Exactly how many lines in the entries contain "warning"? Give that number alone.
═════ Extracted records ═════
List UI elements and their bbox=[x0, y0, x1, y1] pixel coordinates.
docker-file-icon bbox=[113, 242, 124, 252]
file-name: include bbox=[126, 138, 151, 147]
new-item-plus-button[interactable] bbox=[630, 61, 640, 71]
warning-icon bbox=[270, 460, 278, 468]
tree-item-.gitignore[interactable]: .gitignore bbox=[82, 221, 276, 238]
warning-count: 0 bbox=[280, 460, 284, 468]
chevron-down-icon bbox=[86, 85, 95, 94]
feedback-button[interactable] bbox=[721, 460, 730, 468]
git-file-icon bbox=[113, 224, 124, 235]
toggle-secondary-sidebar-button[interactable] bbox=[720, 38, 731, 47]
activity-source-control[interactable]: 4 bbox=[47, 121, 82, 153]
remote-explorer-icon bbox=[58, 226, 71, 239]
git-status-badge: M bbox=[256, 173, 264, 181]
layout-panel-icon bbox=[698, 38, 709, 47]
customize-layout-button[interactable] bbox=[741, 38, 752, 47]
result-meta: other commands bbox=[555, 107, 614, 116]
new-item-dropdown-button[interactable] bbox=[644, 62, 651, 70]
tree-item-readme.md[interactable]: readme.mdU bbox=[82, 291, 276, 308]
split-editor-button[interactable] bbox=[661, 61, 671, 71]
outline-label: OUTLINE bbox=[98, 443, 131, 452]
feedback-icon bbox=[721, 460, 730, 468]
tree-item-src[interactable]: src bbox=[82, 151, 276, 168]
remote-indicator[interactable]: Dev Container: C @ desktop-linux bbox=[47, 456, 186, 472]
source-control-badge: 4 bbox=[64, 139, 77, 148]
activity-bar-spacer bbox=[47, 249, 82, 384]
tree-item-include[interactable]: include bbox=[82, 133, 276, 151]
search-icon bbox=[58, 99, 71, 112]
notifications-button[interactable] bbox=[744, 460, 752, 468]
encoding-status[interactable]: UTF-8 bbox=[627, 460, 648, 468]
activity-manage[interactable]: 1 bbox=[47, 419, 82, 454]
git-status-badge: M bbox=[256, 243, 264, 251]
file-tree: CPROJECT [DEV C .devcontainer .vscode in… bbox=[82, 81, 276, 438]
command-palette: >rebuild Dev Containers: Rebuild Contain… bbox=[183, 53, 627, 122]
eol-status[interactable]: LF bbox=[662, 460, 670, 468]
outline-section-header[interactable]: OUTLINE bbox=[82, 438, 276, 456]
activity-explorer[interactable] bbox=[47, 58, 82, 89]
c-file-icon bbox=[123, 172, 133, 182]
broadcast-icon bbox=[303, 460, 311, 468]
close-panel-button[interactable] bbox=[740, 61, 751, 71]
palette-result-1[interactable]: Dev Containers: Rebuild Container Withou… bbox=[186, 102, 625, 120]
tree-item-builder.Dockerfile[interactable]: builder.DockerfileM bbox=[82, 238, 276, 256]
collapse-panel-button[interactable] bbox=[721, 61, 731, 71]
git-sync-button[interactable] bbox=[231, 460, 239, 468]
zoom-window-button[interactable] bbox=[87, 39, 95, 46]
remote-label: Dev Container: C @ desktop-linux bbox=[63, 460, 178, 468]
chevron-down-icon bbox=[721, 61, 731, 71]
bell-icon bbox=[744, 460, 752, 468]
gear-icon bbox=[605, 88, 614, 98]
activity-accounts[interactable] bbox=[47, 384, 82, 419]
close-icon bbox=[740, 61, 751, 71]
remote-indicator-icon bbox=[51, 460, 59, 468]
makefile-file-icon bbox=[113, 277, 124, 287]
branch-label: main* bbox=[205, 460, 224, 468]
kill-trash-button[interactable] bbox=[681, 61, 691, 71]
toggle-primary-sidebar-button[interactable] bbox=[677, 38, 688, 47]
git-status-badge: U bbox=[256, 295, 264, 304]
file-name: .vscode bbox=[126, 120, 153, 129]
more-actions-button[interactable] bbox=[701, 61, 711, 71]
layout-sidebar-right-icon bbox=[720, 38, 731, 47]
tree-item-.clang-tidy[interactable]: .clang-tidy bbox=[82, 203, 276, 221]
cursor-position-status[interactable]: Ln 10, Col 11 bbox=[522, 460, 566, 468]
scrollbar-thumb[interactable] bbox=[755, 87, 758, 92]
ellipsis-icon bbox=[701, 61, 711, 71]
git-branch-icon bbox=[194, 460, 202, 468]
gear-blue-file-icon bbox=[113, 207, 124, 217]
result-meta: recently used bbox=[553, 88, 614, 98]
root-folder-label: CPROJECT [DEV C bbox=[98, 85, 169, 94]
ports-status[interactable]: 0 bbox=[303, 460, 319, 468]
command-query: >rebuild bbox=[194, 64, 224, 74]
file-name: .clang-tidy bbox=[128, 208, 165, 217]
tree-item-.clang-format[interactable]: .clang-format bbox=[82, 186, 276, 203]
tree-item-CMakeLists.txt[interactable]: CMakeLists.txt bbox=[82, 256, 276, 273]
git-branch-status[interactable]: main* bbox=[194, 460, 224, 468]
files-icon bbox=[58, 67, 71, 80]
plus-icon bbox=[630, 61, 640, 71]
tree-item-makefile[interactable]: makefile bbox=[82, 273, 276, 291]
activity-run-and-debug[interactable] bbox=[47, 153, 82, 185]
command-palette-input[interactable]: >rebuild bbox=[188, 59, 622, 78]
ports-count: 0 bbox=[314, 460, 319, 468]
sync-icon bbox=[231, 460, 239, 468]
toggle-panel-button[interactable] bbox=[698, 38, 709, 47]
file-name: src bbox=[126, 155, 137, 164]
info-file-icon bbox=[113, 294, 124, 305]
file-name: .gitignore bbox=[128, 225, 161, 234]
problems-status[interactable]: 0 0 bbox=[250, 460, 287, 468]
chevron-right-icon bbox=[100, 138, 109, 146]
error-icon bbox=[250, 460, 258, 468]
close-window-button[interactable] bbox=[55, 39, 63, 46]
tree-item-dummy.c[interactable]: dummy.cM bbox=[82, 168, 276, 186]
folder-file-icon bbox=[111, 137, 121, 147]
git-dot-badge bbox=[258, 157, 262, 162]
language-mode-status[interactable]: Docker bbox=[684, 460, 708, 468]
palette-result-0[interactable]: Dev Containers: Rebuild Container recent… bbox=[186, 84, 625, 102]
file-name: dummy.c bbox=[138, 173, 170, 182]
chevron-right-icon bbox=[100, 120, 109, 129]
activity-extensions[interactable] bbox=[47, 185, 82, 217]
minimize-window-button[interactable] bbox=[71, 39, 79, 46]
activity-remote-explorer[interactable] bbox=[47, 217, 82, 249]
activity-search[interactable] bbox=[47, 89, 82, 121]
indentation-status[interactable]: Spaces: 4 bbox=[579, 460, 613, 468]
═════
▶ Answer space
2